Assignment :: Restate every line below word for word, but drop each picture.

Stored items from a collection
*-*-*

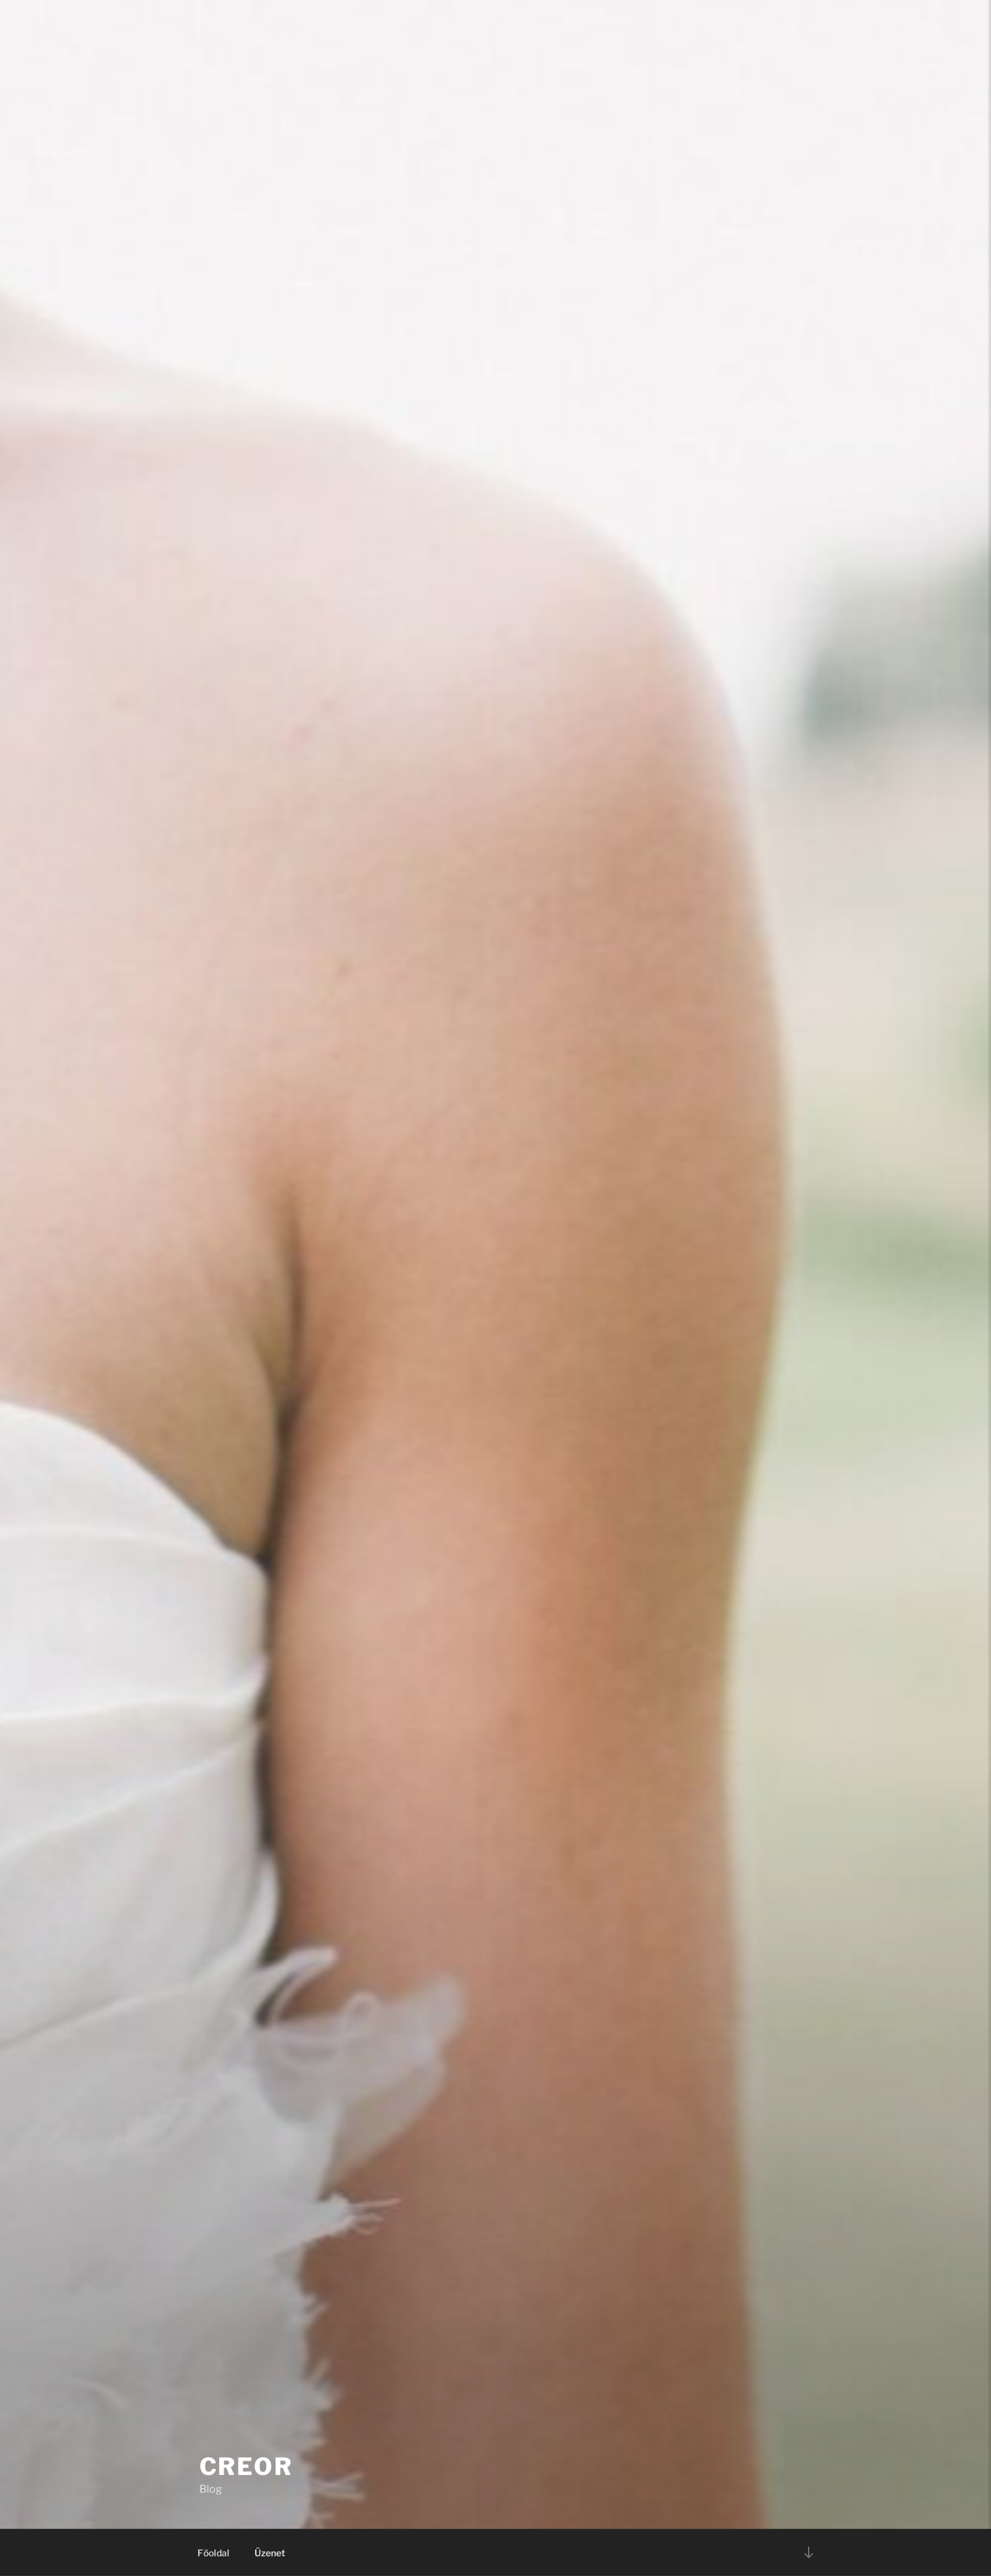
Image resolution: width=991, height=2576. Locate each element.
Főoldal (213, 2552)
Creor (246, 2466)
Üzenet (269, 2552)
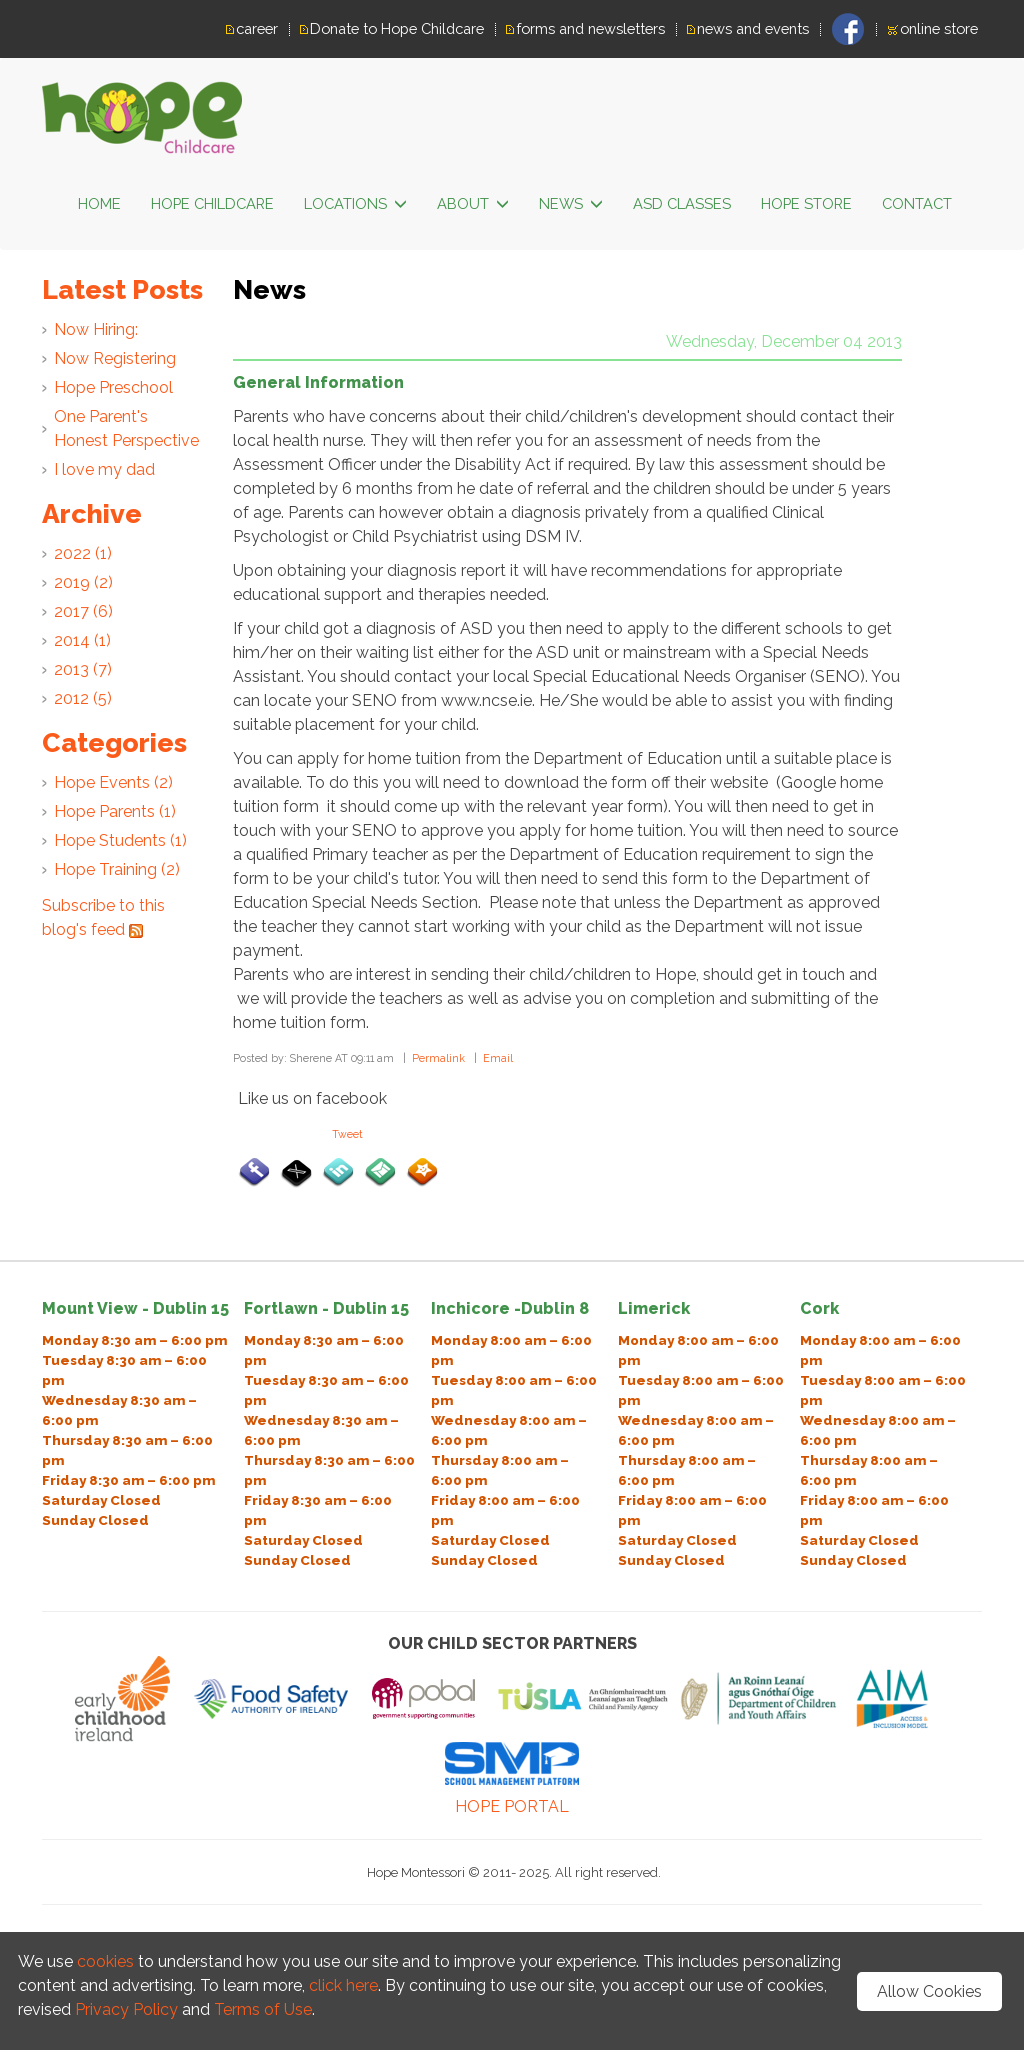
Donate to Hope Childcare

*-*-*

Solved problem ::
Image resolution: width=991, height=2576. Locate each element.
Főoldal (213, 2552)
Creor (246, 2466)
Üzenet (269, 2552)
Donate to Hope Childcare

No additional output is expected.